Table 3. The average RMSDs of individual atoms (N, C and O) of BBQ, PD2 and our method in CASP7, CASP8, CASP9, CASP10 and CASP11 datasets. Here, the percentage inside parentheses means the improvement over PD2.
Table 4. The RMSDs of all atoms of BBQ, PD2 and our method for CASP7, CASP8, CASP9, CASP10 and CASP11 datasets.

5 Conclusion

In the past decades, lots of efforts have been devoted to the study of the protein backbone reconstruction problem. Until now, the methods, such as BBQ, PD2 and so on, have already been successfully developed and applied to the problem. Since these methods have their individual strengths and weakness, the prediction accuracy can thus be improved by taking advantage of their strengths.

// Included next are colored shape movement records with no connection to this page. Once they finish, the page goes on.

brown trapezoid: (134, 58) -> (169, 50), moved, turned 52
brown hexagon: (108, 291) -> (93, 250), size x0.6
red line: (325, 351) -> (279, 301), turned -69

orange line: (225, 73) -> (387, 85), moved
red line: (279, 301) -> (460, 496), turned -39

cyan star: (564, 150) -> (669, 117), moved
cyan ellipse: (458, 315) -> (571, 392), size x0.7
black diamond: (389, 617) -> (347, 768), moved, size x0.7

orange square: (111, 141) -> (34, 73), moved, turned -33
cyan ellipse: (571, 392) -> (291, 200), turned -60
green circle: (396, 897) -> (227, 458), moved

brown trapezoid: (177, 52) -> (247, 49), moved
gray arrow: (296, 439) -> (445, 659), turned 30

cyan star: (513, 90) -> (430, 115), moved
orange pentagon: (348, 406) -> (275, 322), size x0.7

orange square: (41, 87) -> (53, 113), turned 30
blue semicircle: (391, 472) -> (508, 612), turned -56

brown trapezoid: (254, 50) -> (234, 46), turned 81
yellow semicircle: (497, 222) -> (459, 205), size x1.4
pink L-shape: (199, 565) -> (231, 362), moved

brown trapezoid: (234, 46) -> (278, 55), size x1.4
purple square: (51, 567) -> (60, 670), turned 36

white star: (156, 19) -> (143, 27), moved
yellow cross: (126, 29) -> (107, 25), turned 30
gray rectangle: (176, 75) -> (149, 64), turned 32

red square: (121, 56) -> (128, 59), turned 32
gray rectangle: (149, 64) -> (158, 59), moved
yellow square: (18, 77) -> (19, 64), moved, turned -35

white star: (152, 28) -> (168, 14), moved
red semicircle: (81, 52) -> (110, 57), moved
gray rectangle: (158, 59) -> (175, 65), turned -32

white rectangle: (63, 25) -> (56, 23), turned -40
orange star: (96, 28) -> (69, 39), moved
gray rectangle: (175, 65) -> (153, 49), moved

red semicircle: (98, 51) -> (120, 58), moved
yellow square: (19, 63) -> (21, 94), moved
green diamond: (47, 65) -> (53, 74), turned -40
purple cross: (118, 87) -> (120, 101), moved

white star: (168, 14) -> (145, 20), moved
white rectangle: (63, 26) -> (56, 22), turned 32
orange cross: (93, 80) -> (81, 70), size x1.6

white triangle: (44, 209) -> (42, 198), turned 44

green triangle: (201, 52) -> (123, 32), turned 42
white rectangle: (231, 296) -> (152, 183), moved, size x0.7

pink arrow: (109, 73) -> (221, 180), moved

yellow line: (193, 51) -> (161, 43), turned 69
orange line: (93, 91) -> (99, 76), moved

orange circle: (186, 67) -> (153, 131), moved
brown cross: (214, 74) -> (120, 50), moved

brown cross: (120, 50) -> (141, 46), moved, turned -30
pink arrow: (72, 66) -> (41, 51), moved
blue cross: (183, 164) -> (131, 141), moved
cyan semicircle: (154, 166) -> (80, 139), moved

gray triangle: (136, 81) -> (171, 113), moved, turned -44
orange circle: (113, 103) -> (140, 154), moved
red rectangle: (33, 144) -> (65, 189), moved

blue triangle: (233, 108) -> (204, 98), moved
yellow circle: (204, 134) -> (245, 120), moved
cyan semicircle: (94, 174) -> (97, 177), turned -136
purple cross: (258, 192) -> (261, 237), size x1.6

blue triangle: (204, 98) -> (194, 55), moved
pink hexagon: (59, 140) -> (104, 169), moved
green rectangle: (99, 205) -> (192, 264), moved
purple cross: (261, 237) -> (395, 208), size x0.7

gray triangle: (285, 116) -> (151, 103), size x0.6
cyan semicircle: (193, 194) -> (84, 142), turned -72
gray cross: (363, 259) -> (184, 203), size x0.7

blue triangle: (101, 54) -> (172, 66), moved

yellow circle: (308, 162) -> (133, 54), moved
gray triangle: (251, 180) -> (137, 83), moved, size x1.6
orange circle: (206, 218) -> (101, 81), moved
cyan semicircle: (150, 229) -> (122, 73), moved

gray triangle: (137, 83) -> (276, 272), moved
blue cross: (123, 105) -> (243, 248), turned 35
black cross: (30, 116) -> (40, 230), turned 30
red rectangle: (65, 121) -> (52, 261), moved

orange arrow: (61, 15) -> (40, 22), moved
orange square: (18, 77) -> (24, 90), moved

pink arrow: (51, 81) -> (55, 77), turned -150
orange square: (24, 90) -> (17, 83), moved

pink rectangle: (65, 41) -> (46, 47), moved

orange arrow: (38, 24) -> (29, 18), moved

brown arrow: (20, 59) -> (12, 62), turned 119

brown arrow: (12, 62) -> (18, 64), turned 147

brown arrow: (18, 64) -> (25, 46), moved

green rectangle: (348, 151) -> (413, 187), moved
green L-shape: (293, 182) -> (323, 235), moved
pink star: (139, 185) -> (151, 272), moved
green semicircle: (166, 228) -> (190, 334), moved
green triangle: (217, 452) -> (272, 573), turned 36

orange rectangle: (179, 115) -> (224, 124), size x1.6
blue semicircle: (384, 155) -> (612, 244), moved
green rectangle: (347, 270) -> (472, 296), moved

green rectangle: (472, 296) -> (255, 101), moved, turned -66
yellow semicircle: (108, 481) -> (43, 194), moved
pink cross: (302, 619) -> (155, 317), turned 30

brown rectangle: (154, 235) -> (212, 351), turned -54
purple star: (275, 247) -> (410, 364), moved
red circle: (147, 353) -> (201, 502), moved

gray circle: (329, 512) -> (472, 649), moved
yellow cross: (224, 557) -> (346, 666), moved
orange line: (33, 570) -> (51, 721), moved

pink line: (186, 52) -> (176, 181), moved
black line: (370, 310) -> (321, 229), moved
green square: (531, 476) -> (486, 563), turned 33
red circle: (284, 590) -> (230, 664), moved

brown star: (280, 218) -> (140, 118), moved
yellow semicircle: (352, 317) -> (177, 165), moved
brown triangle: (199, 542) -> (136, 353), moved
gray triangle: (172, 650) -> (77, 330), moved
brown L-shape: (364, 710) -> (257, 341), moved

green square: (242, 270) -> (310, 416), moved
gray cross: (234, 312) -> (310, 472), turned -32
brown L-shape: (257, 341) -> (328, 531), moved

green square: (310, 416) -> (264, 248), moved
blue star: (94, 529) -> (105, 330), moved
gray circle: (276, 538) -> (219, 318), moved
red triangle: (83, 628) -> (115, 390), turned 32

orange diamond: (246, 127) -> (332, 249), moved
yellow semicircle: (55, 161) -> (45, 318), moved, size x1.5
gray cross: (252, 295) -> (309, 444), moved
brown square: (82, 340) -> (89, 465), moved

In this paper, we propose an algorithm to refine the 3D coordinates of all atoms on a protein backbone with SVR. The objective values of our prediction is the differences between the predicted coordinates and the real ones. We first define a set of feature candidates extracted from the predicted coordinates of BBQ and PD2. It is well-known that the key factor to affect the prediction performance is the feature relevance. Thus, we perform the correlation analysis to identify significant features. The experimental datasets range from CASP7 to CASP11. As the experimental results show, the three most significant features for predicting the \(O_x\)-differences and \(C_x\)-differences are the differences of the predicted x-coordinates of PD2 and BBQ in C, O and N\(_{next}\) atoms. Similar results are exhibited for y-coordinates and z-coordinates. In summary, our method yields about 8 % improvement in RMSD over PD2, which is the best previous predictor in this problem up to now.